Do you have to intend to harm a CIA agent or 
jeopardize national security in order to violate the 
Intelligence Identities Protection Act? The answer is 
no. 

Before presenting any case, a prosecutor like Special 
Counsel Patrick Fitzgerald in the Plame case has to 
figure out "the elements of the crime"; in other 
words, the factors he has to prove under whatever 
statute he is considering. If a grand jury finds 
probable cause to believe that each element has been 
proved, it may then return an indictment. At trial, 
the judge instructs the jury about these same 
elements. Parties can argue about whether the 
elements have been proved beyond a reasonable doubt, 
but neither side can add, delete, or modify the 
elements even slightly to suit their arguments. 

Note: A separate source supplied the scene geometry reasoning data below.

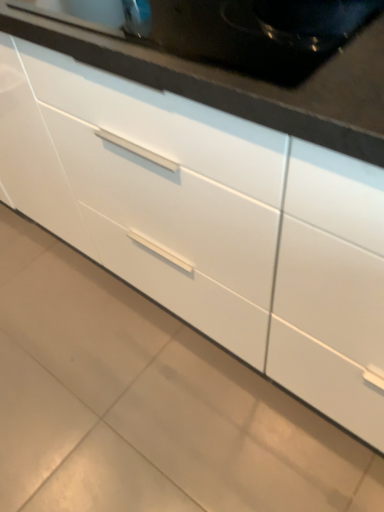 Measure the distance between black smooth countertop at upper center and camera.

A distance of 17.74 inches exists between black smooth countertop at upper center and camera.

The height and width of the screenshot is (512, 384). What do you see at coordinates (236, 57) in the screenshot?
I see `black smooth countertop at upper center` at bounding box center [236, 57].

In order to click on black smooth countertop at upper center in this screenshot , I will do `click(236, 57)`.

The height and width of the screenshot is (512, 384). I want to click on black smooth countertop at upper center, so click(x=236, y=57). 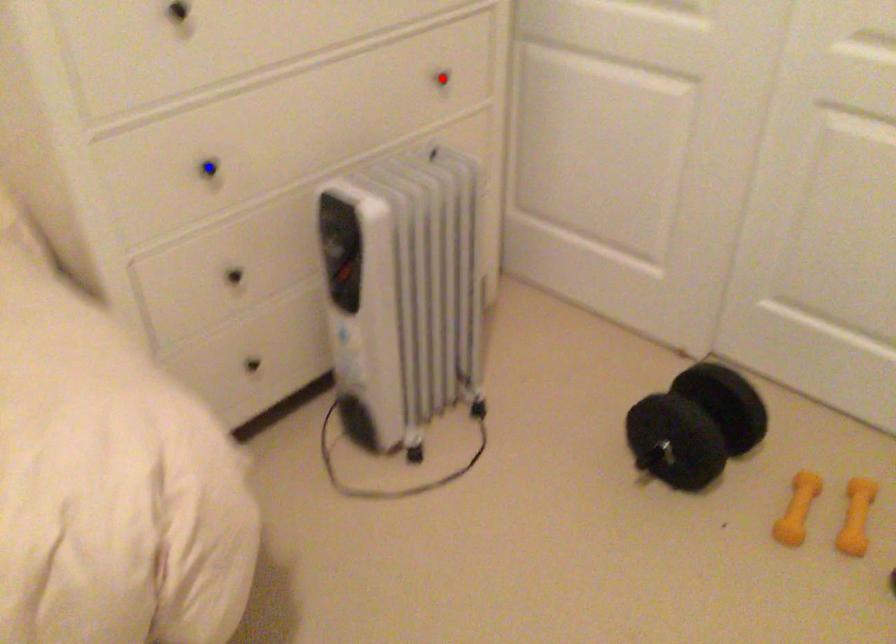 Question: Two points are marked on the image. Which point is closer to the camera?

Choices:
 (A) Blue point is closer.
 (B) Red point is closer.

Answer: (A)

Why can't you change the elements? Because they come 
from the exact wording of the statute. This then is 
what the Intelligence Identities Protection Act of 
1982 says: 


"Whoever, having or having had authorized access to 
classified information that identifies a covert 
agent, intentionally discloses any information 
identifying such covert agent to any individual not 
authorized to received classified information, 
knowing that the information disclosed so identifies 
such covert agent and that the U.S. is taking 
affirmative measures to conceal such covert agent‘s 
intelligence relationship to the U.S. [shall be 
guilty of a crime]."

To figure out the elements that must be proved, you 
simply break this run-on sentence into subparts in 
the following manner: 

A defendant must: 

(1) have authorized access to classified information 
that identifies a covert agent; 

(2) "intentionally disclose" the information; 

(3) disclose it to one not authorized to receive 
classified information; 

(4) know the information he is disclosing identifies 
the covert agent; and 

(5) know that the U.S. is taking affirmative measures 
to conceal the covert agent's intelligence 
relationship to the United States. 

Proof of these five elements -- and no others -- is 
what's required under the 1982 legislation. 

So what, exactly, does the prosecutor have to prove 
about the defendant's state of mind under this law? 
Element 2 says the defendant must "intentionally 
disclose" the information. To determine 
what "intentionally disclose" means, you must follow 
some basic rules of statutory construction. First, 
you look to see if the word is specifically defined 
within the statute itself. For example, the 
term "disclosed" is defined in the Act to 
mean "communicate, provide, impart, transmit, 
transfer, convey, publish or otherwise make 
available." 

The word "intentionally" is not defined in the 
statute, so you have to turn to the second rule of 
statutory construction, which is to see if it is 
defined or interpreted in applicable case law. There 
is little case law on the statute itself. But there's 
a wealth of case law interpreting the 
term "intentionally," because it is a term of art 
found in nearly every criminal statute. Its meaning 
is well-established and straightforward. It simply 
means "on purpose, not by mistake or accident." So If 
someone runs off the bus and accidentally leaves 
behind papers that expose an undercover CIA agent's 
identity, no crime has been committed because Element 
2 can't be proven. On the other hand, if someone were 
speaking purposefully, as opposed to, say, drunkenly 
popping off at a bar, Element 2 would be satisfied. 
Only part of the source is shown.